On 8/10/20 2:12 PM, Peter Zijlstra wrote:
On Mon, Aug 10, 2020 at 01:21:48PM -0600, Jens Axboe wrote:
Wait.. so the only change here is that you look at tsk->state, _after_ doing __task_work_add(), but nothing, not the Changelog nor the comment explains this.
So you're relying on __task_work_add() being an smp_mb() vs the add, and you order this against the smp_mb() in set_current_state() ?
This really needs spelling out.
I'll update the changelog, it suffers a bit from having been reused from the earlier versions. Thanks for checking!
I failed to convince myself that the existing construct was safe, so here's an incremental on top of that. Basically we re-check the task state _after_ the initial notification, to protect ourselves from the case where we initially find the task running, but between that check and when we do the notification, it's now gone to sleep. Should be pretty slim, but I think it's there.
Hence do a loop around it, if we're using TWA_RESUME.
diff --git a/fs/io_uring.c b/fs/io_uring.c index 44ac103483b6..a4ecb6c7e2b0 100644 --- a/fs/io_uring.c +++ b/fs/io_uring.c @@ -1780,12 +1780,27 @@ static int io_req_task_work_add(struct io_kiocb *req, struct callback_head *cb) * to ensure that the issuing task processes task_work. TWA_SIGNAL * is needed for that. */
- if (ctx->flags & IORING_SETUP_SQPOLL)
- if (ctx->flags & IORING_SETUP_SQPOLL) { notify = 0;
- else if (READ_ONCE(tsk->state) != TASK_RUNNING)
notify = TWA_SIGNAL;
- } else {
bool notified = false;
- __task_work_notify(tsk, notify);
/*
* If the task is running, TWA_RESUME notify is enough. Make
* sure to re-check after we've sent the notification, as not
Could we get a clue as to why TWA_RESUME is enough when it's running? I presume it is because we'll do task_work_run() somewhere before we block, but having an explicit reference here might help someone new to this make sense of it all.
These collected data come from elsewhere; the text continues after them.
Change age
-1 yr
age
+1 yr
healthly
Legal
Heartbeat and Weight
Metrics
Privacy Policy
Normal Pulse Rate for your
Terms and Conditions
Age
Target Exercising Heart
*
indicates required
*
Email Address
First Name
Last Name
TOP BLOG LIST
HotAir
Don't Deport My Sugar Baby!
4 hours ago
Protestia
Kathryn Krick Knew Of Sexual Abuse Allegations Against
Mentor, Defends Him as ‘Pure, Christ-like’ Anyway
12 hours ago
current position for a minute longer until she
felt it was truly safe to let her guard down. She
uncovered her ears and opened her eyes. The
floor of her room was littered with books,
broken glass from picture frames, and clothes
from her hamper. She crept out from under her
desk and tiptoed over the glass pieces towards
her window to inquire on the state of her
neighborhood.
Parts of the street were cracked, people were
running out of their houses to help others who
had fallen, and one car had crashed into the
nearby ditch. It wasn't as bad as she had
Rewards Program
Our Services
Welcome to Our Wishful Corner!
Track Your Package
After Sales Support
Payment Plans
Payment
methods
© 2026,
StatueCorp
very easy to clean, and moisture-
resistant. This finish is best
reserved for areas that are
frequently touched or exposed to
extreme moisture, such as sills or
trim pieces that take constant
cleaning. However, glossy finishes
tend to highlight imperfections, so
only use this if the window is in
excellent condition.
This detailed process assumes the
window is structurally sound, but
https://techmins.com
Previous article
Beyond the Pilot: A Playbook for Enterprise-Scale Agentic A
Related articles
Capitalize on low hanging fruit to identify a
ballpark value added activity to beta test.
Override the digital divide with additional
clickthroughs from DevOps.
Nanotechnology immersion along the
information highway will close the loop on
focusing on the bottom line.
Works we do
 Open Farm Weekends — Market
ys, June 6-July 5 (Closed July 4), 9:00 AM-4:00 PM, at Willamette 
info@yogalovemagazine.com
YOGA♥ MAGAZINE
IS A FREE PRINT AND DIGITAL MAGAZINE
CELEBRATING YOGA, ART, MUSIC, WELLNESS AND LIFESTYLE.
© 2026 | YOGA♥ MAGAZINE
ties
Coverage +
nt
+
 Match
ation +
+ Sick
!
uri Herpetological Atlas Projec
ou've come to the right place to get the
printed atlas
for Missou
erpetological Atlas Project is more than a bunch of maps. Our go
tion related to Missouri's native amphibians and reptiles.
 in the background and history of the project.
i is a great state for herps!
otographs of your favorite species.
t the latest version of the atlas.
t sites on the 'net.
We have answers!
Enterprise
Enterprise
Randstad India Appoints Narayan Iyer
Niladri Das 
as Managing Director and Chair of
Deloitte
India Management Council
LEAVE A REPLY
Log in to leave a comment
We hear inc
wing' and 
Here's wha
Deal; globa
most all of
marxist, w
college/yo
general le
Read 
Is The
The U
* to have a race between the check and the notification. This
* only applies for TWA_RESUME, as TWA_SIGNAL is safe with a
* sleeping task
*/
do {
if (READ_ONCE(tsk->state) != TASK_RUNNING)
notify = TWA_SIGNAL;
else if (notified)
break;
__task_work_notify(tsk, notify);
notified = true;
} while (notify != TWA_SIGNAL);
- } wake_up_process(tsk); return 0;
}
Would it be clearer to write it like so perhaps?
/* * Optimization; when the task is RUNNING we can do with a * cheaper TWA_RESUME notification because,... <reason goes * here>. Otherwise do the more expensive, but always correct * TWA_SIGNAL. */ if (READ_ONCE(tsk->state) == TASK_RUNNING) { __task_work_notify(tsk, TWA_RESUME); if (READ_ONCE(tsk->state) == TASK_RUNNING) return; } __task_work_notify(tsk, TWA_SIGNAL); wake_up_process(tsk);
Yeah that is easier to read, wasn't a huge fan of the loop since it's only a single retry kind of condition. I'll adopt this suggestion, thanks!